CPP Investments sees growing private credit plays in China

The head of Asia Pacific credit at Canada's largest pension fund predicts that the next 12 months will present favourable opportunities in China's private credit market.
CPP Investments sees growing private credit plays in China

The current state of China's private equity market presents attractive investment opportunities in private credit within the world's second-largest economy, according to Raymond Chan, managing director and head of credit in Asia Pacific at CPP Investments.

Raymond Chan
CPP Investments

“The coming 12 months will be a really exciting buying window for high-quality assets,” he said at the Hong Kong Venture Capital and Private Equity Association’s China Private Equity Summit 2024 on May 20.

The opportunities arise from the current valuation gap in China’s private equity market where there is a wide spread between bid and ask prices, Chan explained.

Combined with the lack of attractive exits via IPOs, CPP Investments sees the potential to provide a dividend cap, net financing, or secondary opportunities for the PE funds to monetise these assets.

“We see a lot of players out of the market leading to reduced competitions, and we have bank retrenchment. With a very slow public market a lot of quality large corporates are not going to the public market but are seeking private credit solutions,” Chan said.


Given the private equity market dislocation in China, many value investors are looking into other assets to acquire, Chan said.

With more deferred timeframes for exits, some firms are instead doing strategic buyouts or mergers and acquisitions currently.

“All of this is very healthy and are encouraging drivers for the market,” Chan said.

As they need alternative sources of capital to capitalise on this market opportunity, CPP Investments is ready to extend a line of private credit over the next 12 months, although that much time might not even be needed to reach the desired deal scope.

“More interestingly we can see that we can do all this work in the coming three to six months. And that illustrates how big the market opportunities are currently,” Chan said.

CPP Investments had a total of C$590.8 billion ($433.5 billion) in assets under management as of end-2023, of which around 24% has been allocated to Asia Pacific.

The private credit investments in the region are fairly spread equally into a third in each of the China, India, and Australia markets, Chan explained.


A lot of macro headwinds are currently diminishing the appeal of investing in China's private markets.

Chan highlighted several issues: widening yields in developed markets, geopolitical tensions, rising interest rates, inflation, bank retrenchment, and challenges in raising capital.

“As a result, we see fewer [asset manager] players in the China market right now,” Chan said.

For some of those asset managers that keep active, he emphasised their focus on resilient sectors with stable income streams, such as real estate managers targeting residential and industrial assets like logistics and data centres.
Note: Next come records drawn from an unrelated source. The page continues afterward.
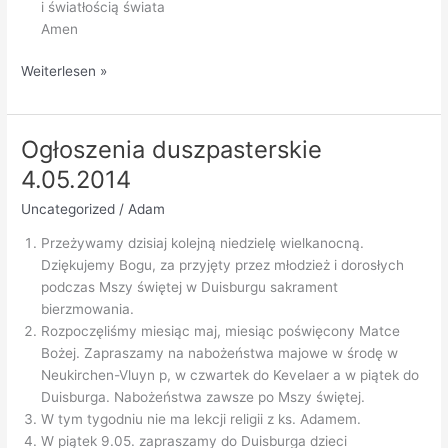
i światłością świata
Amen
Ogłoszenia
Weiterlesen »
duszpasterskie
11.05.2014
Ogłoszenia duszpasterskie
4.05.2014
Uncategorized
/
Adam
Przeżywamy dzisiaj kolejną niedzielę wielkanocną.
Dziękujemy Bogu, za przyjęty przez młodzież i dorosłych
podczas Mszy świętej w Duisburgu sakrament
bierzmowania.
Rozpoczęliśmy miesiąc maj, miesiąc poświęcony Matce
Bożej. Zapraszamy na nabożeństwa majowe w środę w
Neukirchen-Vluyn p, w czwartek do Kevelaer a w piątek do
Duisburga. Nabożeństwa zawsze po Mszy świętej.
W tym tygodniu nie ma lekcji religii z ks. Adamem.
W piątek 9.05. zapraszamy do Duisburga dzieci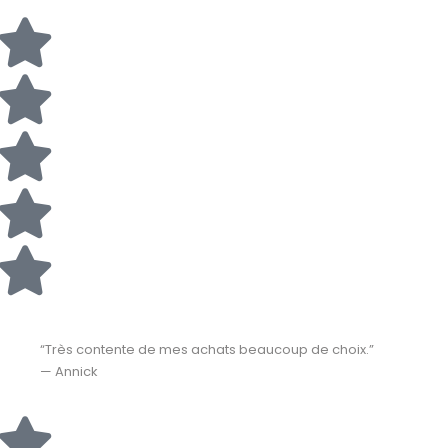
“Très contente de mes achats beaucoup de choix.”
— Annick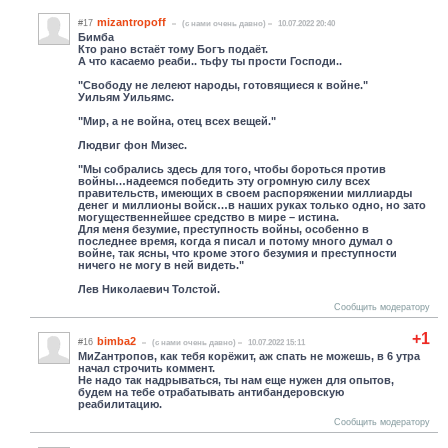
mizantropoff
#17
(c нами очень давно)
10.07.2022 20:40
Бимба
Кто рано встаёт тому Богъ подаёт.
А что касаемо реаби.. тьфу ты прости Господи..
"Свободу не лелеют народы, готовящиеся к войне."
Уильям Уильямс.
"Мир, а не война, отец всех вещей."
Людвиг фон Мизес.
"Мы собрались здесь для того, чтобы бороться против
войны…надеемся победить эту огромную силу всех
правительств, имеющих в своем распоряжении миллиарды
денег и миллионы войск…в наших руках только одно, но зато
могущественнейшее средство в мире – истина.
Для меня безумие, преступность войны, особенно в
последнее время, когда я писал и потому много думал о
войне, так ясны, что кроме этого безумия и преступности
ничего не могу в ней видеть."
Лев Николаевич Толстой.
Сообщить модератору
+1
bimba2
#16
(c нами очень давно)
10.07.2022 15:11
МиZантропов, как тебя корёжит, аж спать не можешь, в 6 утра
начал строчить коммент.
Не надо так надрываться, ты нам еще нужен для опытов,
будем на тебе отрабатывать антибандеровскую
реабилитацию.
Сообщить модератору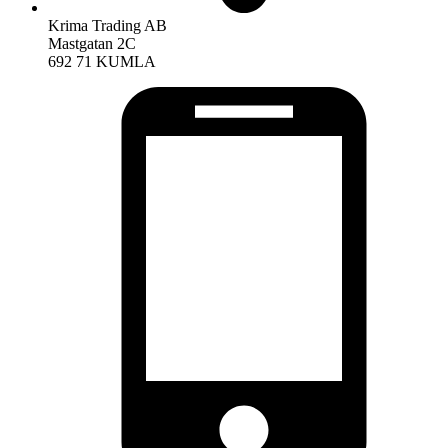
Krima Trading AB
Mastgatan 2C
692 71 KUMLA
Still, new managers are also joining the market, he pointed out. Overseas credit managers are adding talent in China, while spinoff businesses from private equity firms are entering the credit space.

“They go into private credit because private credit is actually delivering equity-like returns, but in a volatile market like today you have all the downside protection, you have kind of fixed income returns which I think is very good,” Chan said.